Ridgid tools are "good enough" to answer one of your questions. A lot of the debate over cordless tools is brand loyalty. You'll have Makita guys, Milwaukee guys, Dewalt guys, etc...(wait until you run into a Festool guy!!!). Overall, the Ridgid line of tools is designed to be pro-grade, whether or not it lives up to it is for the masses to debate. I only own two Ridgid stationary tools and have been extremely pleased with both.

the free battery replacement is nothing but a positive (make sure you read the fine print from some things I've read - you have to register the product, save receipts, etc!!!).


And if when you use it you are hard on it like your original post says, stay away from cheap with one exception - If you can find a deal on a Ryobi go for it, especially if you can find a way to get a lithium ion battery and charger. My dad has a Ryobi 18v drill that is probably 6 years old now and I bought him the lithium ion upgrade kit for his b-day this past year and he loves it. He is rough on tools, uses them hard and swears by his Ryobi cordless tools. Over the years he has added a jigsaw, laminate trimmer, circular saw, impact driver and vacuum by getting the "plus one" bare tools at HD during sales.


----------



## scottrob (Jul 28, 2008)

Yeah - I saw the 1.5 a-h. I have no clue what is right.

Let's say it is 1.5 -what does that mean to me? It was strong driving, again...just lighter so I had to use more elbow grease in terms of pressure.


----------



## Yoyizit (Jul 11, 2008)

*Speak of the devil*

The current issue of Electronic Design has an article that talks about Dewalt's DC9360 nanophosphate battery packs in a series-parallel configuration. 

Seems the author took apart a DC900 drill and figured out how it worked, then he used the same kind of batteries to power a bike at 25 mph for 700 mi (recharge every 11 miles).

I'm glad somebody's having fun.

:thumbsup:


----------



## CareBear (Nov 3, 2007)

This thing will beat both of your proposed drills in both power (18v / 3.0 Ah) and price ($189): http://www.toolbarn.com/product/hitachi/DS18DMR/

It happens to also be Consumer Reports' top rated drill.

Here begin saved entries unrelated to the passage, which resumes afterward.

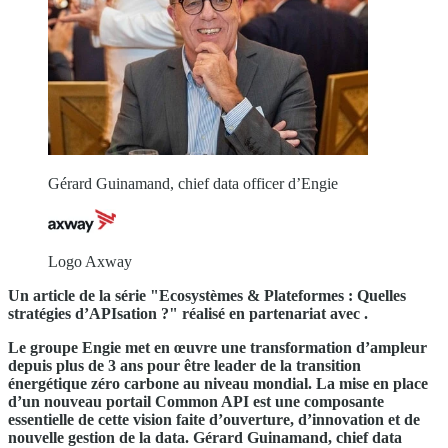
Gérard Guinamand, chief data officer d’Engie
Logo Axway
Un article de la série "Ecosystèmes & Plateformes : Quelles
stratégies d’APIsation ?" réalisé en partenariat avec
.
Le groupe Engie met en œuvre une transformation d’ampleur
depuis plus de 3 ans pour être leader de la transition
énergétique zéro carbone au niveau mondial. La mise en place
d’un nouveau portail Common API est une composante
essentielle de cette vision faite d’ouverture, d’innovation et de
nouvelle gestion de la data. Gérard Guinamand, chief data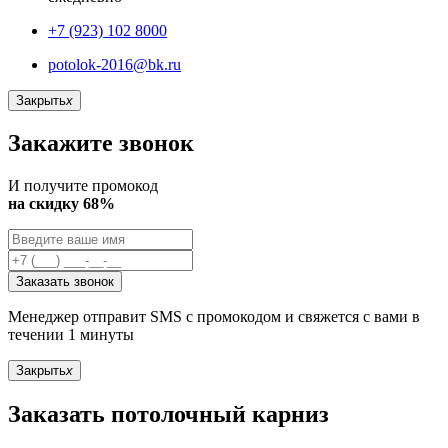
+7 (923) 102 8000
potolok-2016@bk.ru
Закрыть
x
Закажите звонок
И получите промокод
на скидку 68%
Заказать звонок
Менеджер отправит SMS с промокодом и свяжется с вами в
течении 1 минуты
Закрыть
x
Заказать потолочный карниз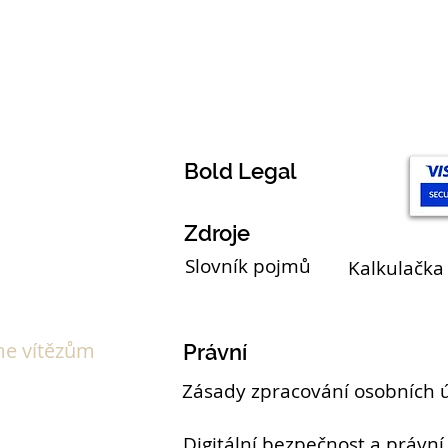
Témata
Bold Legal
Zdroje
Slovník pojmů
Kalkulačka
e vítězům
Právní
Zásady zpracování osobních 
Digitální bezpečnost a právní 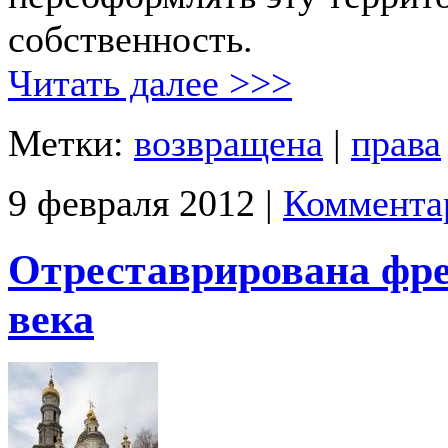
собственность.
Читать далее >>>
Метки:
возвращена
|
права
9 февраля 2012 |
Коммента
Отреставрирована фре
века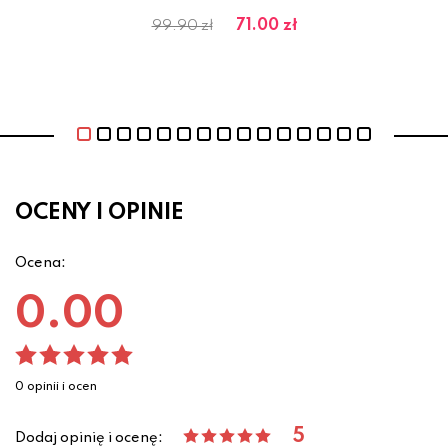
71.00 zł
99.90 zł
OCENY I OPINIE
Ocena:
0.00
0 opinii i ocen
5
Dodaj opinię i ocenę: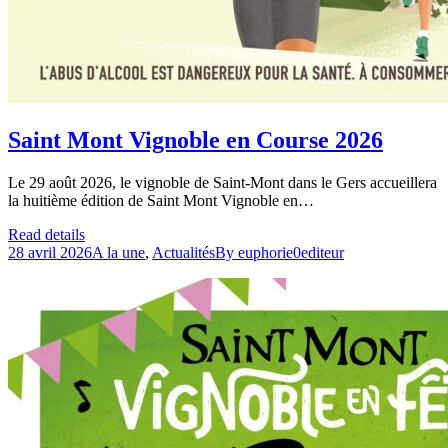
Saint Mont Vignoble en Course 2026
Le 29 août 2026, le vignoble de Saint-Mont dans le Gers accueillera
la huitième édition de Saint Mont Vignoble en…
Read details
28 avril 2026
A la une
,
Actualités
By
euphorie0editeur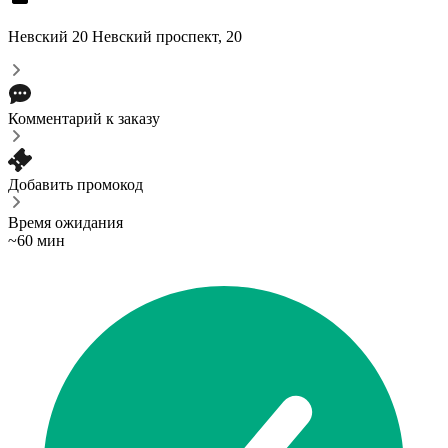
Невский 20
Невский проспект, 20
Комментарий к заказу
Добавить промокод
Время ожидания
~60 мин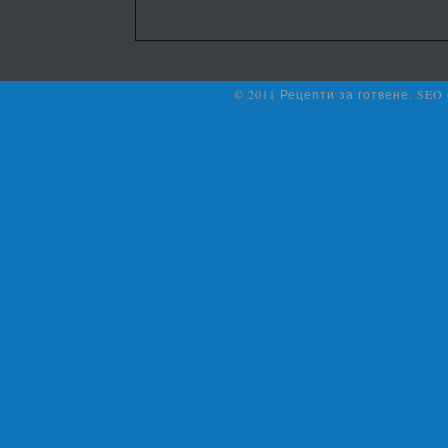
© 2011 Рецепти за готвене. SEO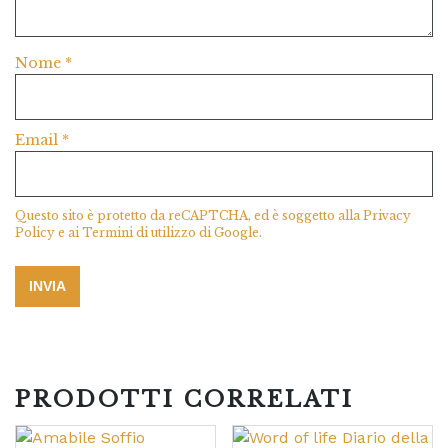
Nome
*
Email
*
Questo sito è protetto da reCAPTCHA, ed è soggetto alla
Privacy
Policy
e ai
Termini di utilizzo
di Google.
PRODOTTI CORRELATI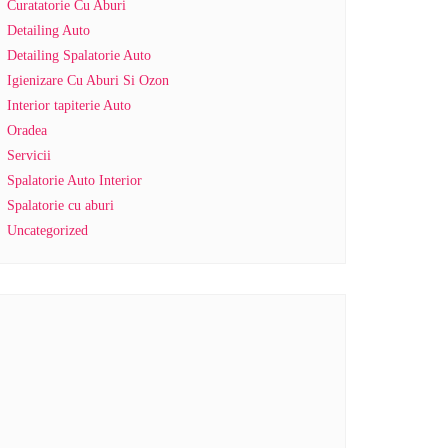
Curatatorie Cu Aburi
Detailing Auto
Detailing Spalatorie Auto
Igienizare Cu Aburi Si Ozon
Interior tapiterie Auto
Oradea
Servicii
Spalatorie Auto Interior
Spalatorie cu aburi
Uncategorized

I've used it for a couple years now.


----------



## Yoyizit (Jul 11, 2008)

I think Carebear wins, unless someone comes up with a nuclear-powered hand-held drill.

Here's your prize; I hope you like "Popera".
http://www.youtube.com/watch?v=3nLKXxzVqTY&feature=related


----------



## jbfan (Jul 1, 2004)

I think one thing to consider is, what other tools are you looking at in the future, and if they are going to be battery operated. I would like to change my drills, but all my tools are 18 volt dewalts, so, I keep buying them.


----------



## scottrob (Jul 28, 2008)

So - I confirmed that you are correct - it appears the initial rep from Ridgid told me wrong - it is the 1.5 a-h battery with the unit.

Still not sure what that means to me wrt this specific drill.

If I'm going to go with a drill that I can count on and not care about the battery replacement costs, then Dewalt is what I would use. Is the battery replacement really a factor I should be focusing on?

I do not see myself getting other battery tools - they will be corded.

I still have a table saw and compound miter saw to buy, so paying $200 for a drill is painful - just want to make sure I do that right.


----------



## CareBear (Nov 3, 2007)

Why worry about batteries so much when you can get more powerful batteries cheaper at places like this: http://www.batterybank.net/digital/powertools/

You can get batteries that are significantly more powerful but half the cost or less.


----------



## brian_ (Jul 8, 2008)

scottrob said:


> So - I confirmed that you are correct - it appears the initial rep from Ridgid told me wrong - it is the 1.5 a-h battery with the unit.
> 
> Still not sure what that means to me wrt this specific drill.
> 
> ...


Basically the ah rating for a battery can be used to determine its run time. A 1.5ah battery will drain quicker than a 2.5ah battery. How quick it drains is a function of the tool being used, manner it is used, temperature, etc.


----------



## scottrob (Jul 28, 2008)

Thanks all - I made my decision. I'm going with the Dewalt DC930ka 14.4 volt XRP. 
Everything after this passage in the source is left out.